### DATA SHOWN
"""

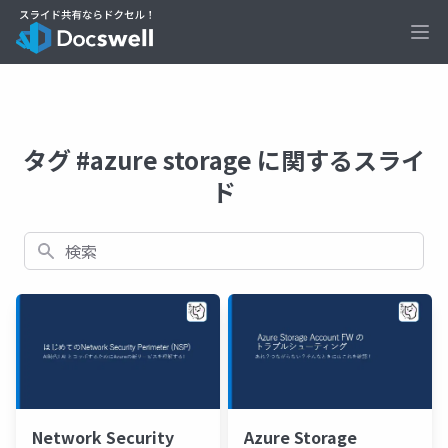
Ope
タグ #azure storage に関するスライ
ド
検索
Network Security
Azure Storage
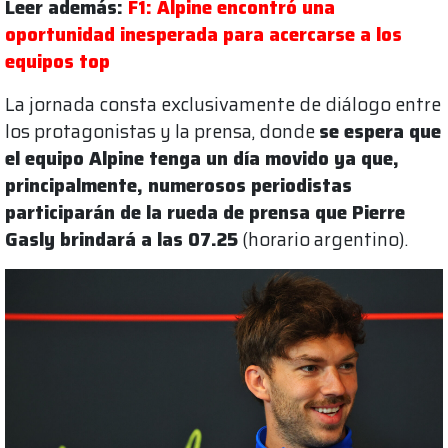
Leer además:
F1: Alpine encontró una
oportunidad inesperada para acercarse a los
equipos top
La jornada consta exclusivamente de diálogo entre
los protagonistas y la prensa, donde
se espera que
el equipo Alpine tenga un día movido ya que,
principalmente, numerosos periodistas
participarán de la rueda de prensa que Pierre
Gasly brindará a las 07.25
(horario argentino).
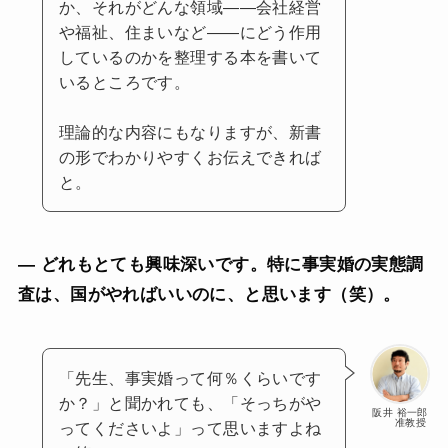
か、それがどんな領域――会社経営
や福祉、住まいなど――にどう作用
しているのかを整理する本を書いて
いるところです。
理論的な内容にもなりますが、新書
の形でわかりやすくお伝えできれば
と。
— どれもとても興味深いです。特に事実婚の実態調
査は、国がやればいいのに、と思います（笑）。
「先生、事実婚って何％くらいです
か？」と聞かれても、「そっちがや
阪井 裕一郎
准教授
ってくださいよ」って思いますよね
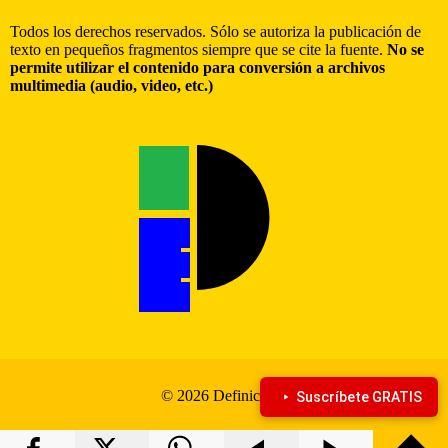
Todos los derechos reservados. Sólo se autoriza la publicación de
texto en pequeños fragmentos siempre que se cite la fuente.
No se
permite utilizar el contenido para conversión a archivos
multimedia (audio, video, etc.)
© 2026 Definiciona
Suscríbete GRATIS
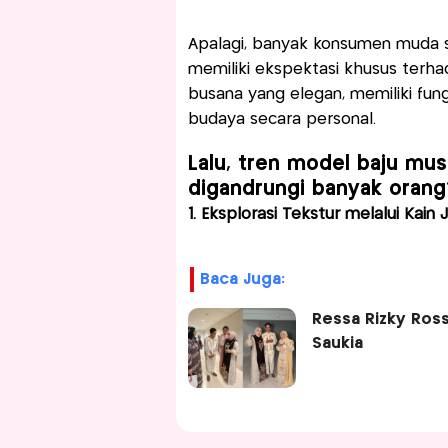
Apalagi, banyak konsumen muda saa
memiliki ekspektasi khusus terh
busana yang elegan, memiliki fun
budaya secara personal.
Lalu, tren model baju mus
digandrungi banyak orang
1. Eksplorasi Tekstur melalui Kain
Baca Juga:
Ressa Rizky Ros
Saukia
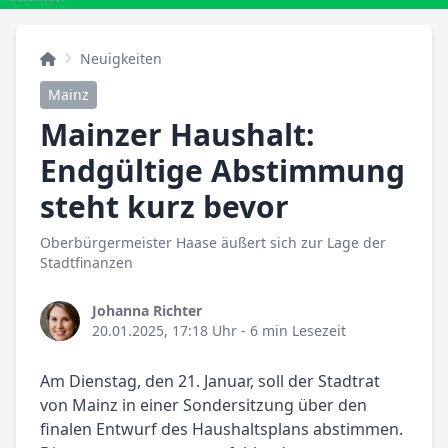
Neuigkeiten
Mainz
Mainzer Haushalt:
Endgültige Abstimmung
steht kurz bevor
Oberbürgermeister Haase äußert sich zur Lage der
Stadtfinanzen
Johanna Richter
20.01.2025, 17:18 Uhr
- 6 min Lesezeit
Am Dienstag, den 21. Januar, soll der Stadtrat
von Mainz in einer Sondersitzung über den
finalen Entwurf des Haushaltsplans abstimmen.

"""

### PROBLEM
Check each line in the entries above for the string "prensa", then give the number of matching lines alone.

### ANSWER
2